O grupo de formandos revelou-se particularmente diversificado do ponto de vista geográfico, contando com um grupo de participantes de diferentes países europeus: Lituânia, Espanha, Polónia, Eslovénia e Portugal, representado pelas professoras Bárbara Tavares, Carla Santos e Rute Pinheiro, do Agrupamento de Escolas de Ermesinde. Esta pluralidade de origens e realidades educativas permitiu um enriquecedor cruzamento de experiências e práticas pedagógicas ao longo de toda a semana de trabalho.
Sob orientação da formadora Layla Dari, os participantes desenvolveram competências para integrar ferramentas de inteligência artificial em aulas e atividades letivas, com o objetivo de reforçar o envolvimento dos alunos e melhorar os resultados de aprendizagem. O curso permitiu ainda aprofundar boas práticas para a implementação da IA como instrumento ao serviço da inclusão, um tema que se tem revelado central nas agendas educativas europeias.
Os participantes exploraram ferramentas de IA aplicáveis à sala de aula, como o Napkin (para transformar texto em visuais e esquemas), o Goosechase (para gamificar aprendizagens através de caças ao tesouro digitais) e o Eduaide.ai (assistente de IA para planificação de aulas e materiais didáticos), entre outras, sempre com o foco em reforçar o envolvimento dos alunos e promover a inclusão.

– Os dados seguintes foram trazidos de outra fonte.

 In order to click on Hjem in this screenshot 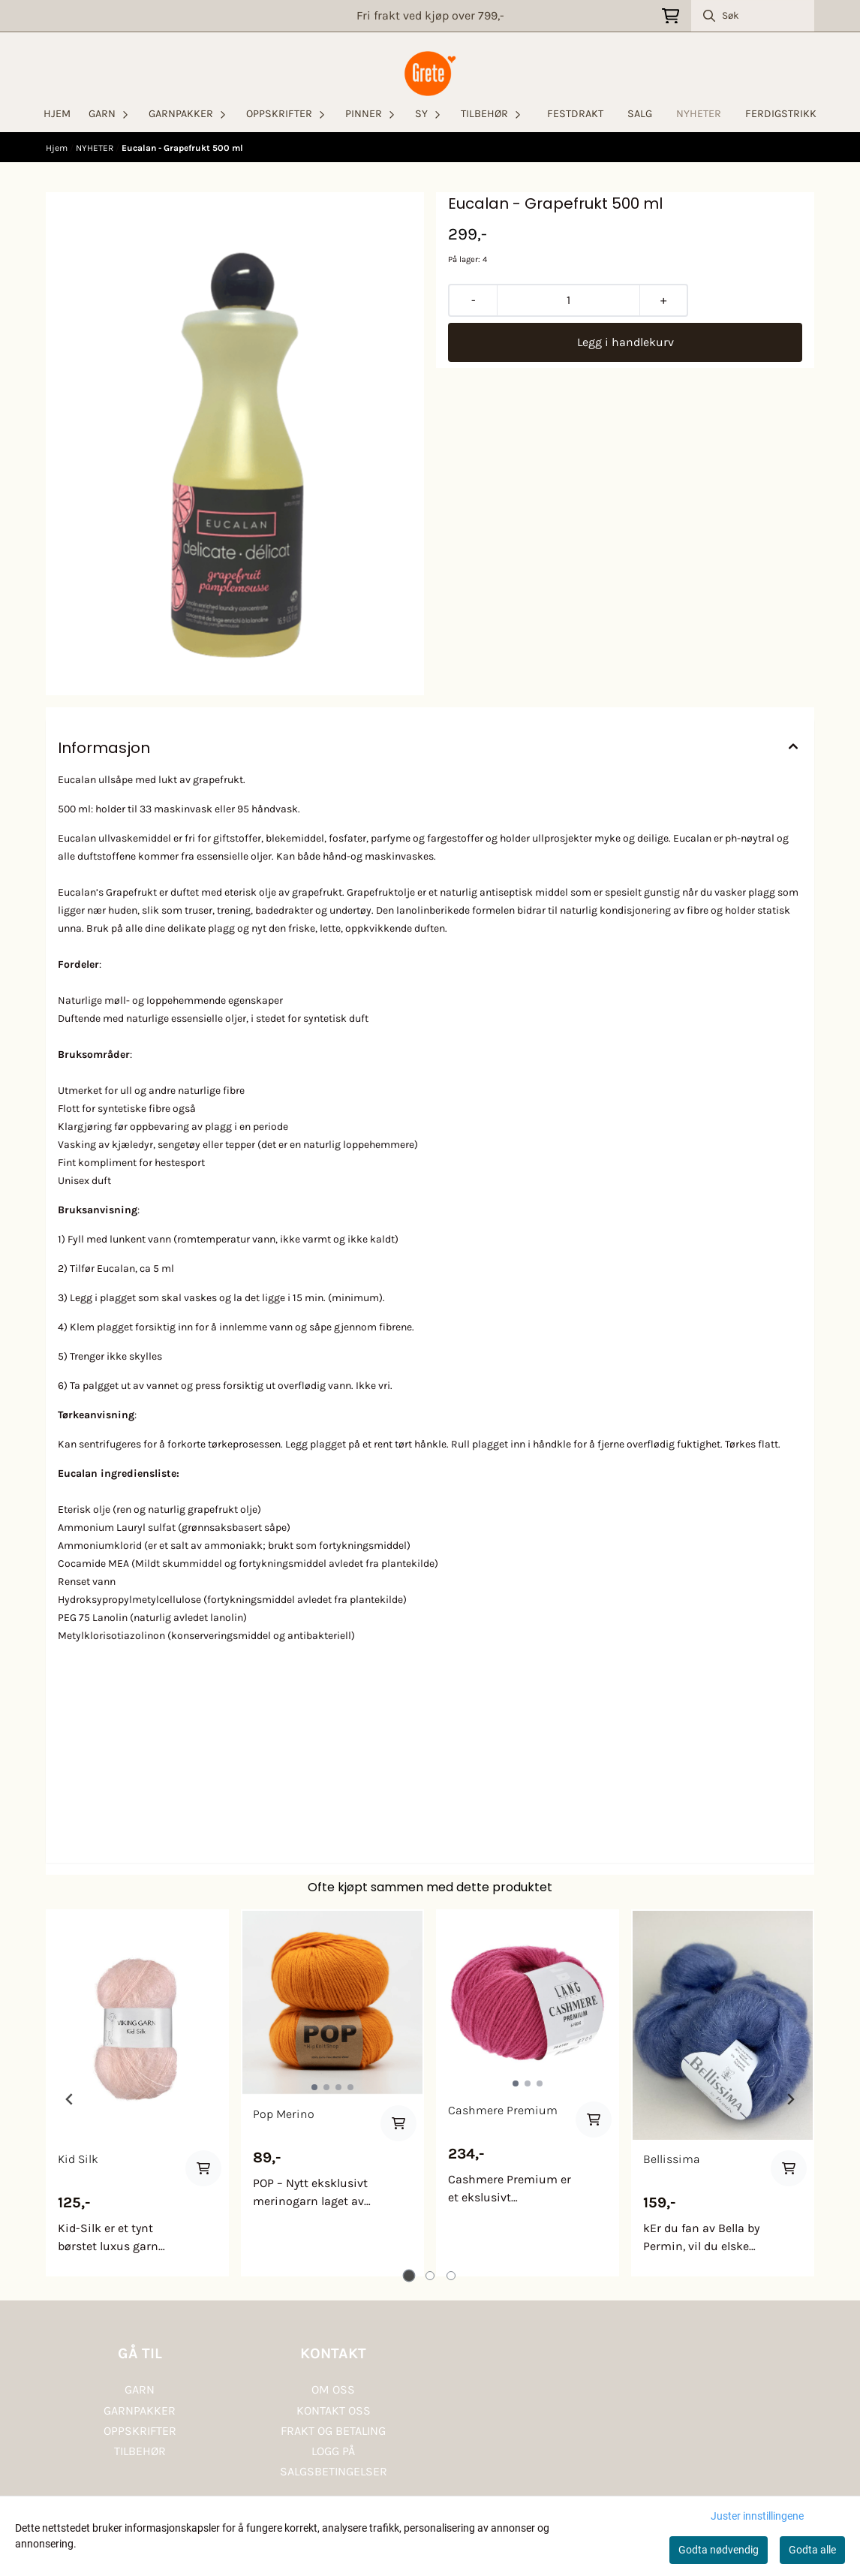 , I will do `click(58, 148)`.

Um balanço claramente positivo
No final da formação, o balanço traçado pelos participantes foi amplamente positivo. Para além da aquisição de novas ferramentas para aplicar em sala de aula, destacou-se o valor da partilha de experiências entre profissionais de diferentes sistemas educativos europeus, um dos aspetos mais valorizados por quem participa neste tipo de mobilidade. Esta experiência formativa insere-se no âmbito do programa Erasmus+, cuja mais-valia para o desenvolvimento profissional docente é amplamente reconhecida. Entre as várias vantagens associadas à participação em mobilidades Erasmus, destacam-se duas particularmente relevantes:
● Atualização e diversificação de práticas pedagógicas — o contacto direto com formadores e colegas de outros países permite aos professores conhecer metodologias e recursos inovadores, muitas vezes ainda pouco explorados nas suas escolas de origem, trazendo-os, depois, para o contexto da sua própria prática letiva.
●Alargamento de redes de contacto internacionais — a mobilidade favorece a criação de laços profissionais duradouros entre docentes de diferentes países, abrindo caminho a futuras parcerias, projetos de cooperação europeia e a um enriquecimento contínuo através do intercâmbio de boas práticas. A participação do Agrupamento de Escolas de Ermesinde neste tipo de iniciativas assume particular relevância no atual contexto educativo, ao contribuir diretamente para a atualização contínua do seu corpo docente. O investimento em mobilidades Erasmus + reflete uma aposta estratégica do Agrupamento na internacionalização, na inovação pedagógica e na melhoria do ensino, com benefícios extensivos, em última análise, a toda a comunidade educativa e, em particular, aos alunos.
Exemplos da componente cultural
Para além do trabalho em sala de aula, houve também tempo para conhecer a cultura e a gastronomia locais: refeições nas típicas tratorias e osterias, uma ida à ópera, visita às Galerias Uffizi e visitas às cidades de Pisa, Siena e San Giminiano completaram a semana, tornando-a rica em troca de experiências e novas aprendizagens.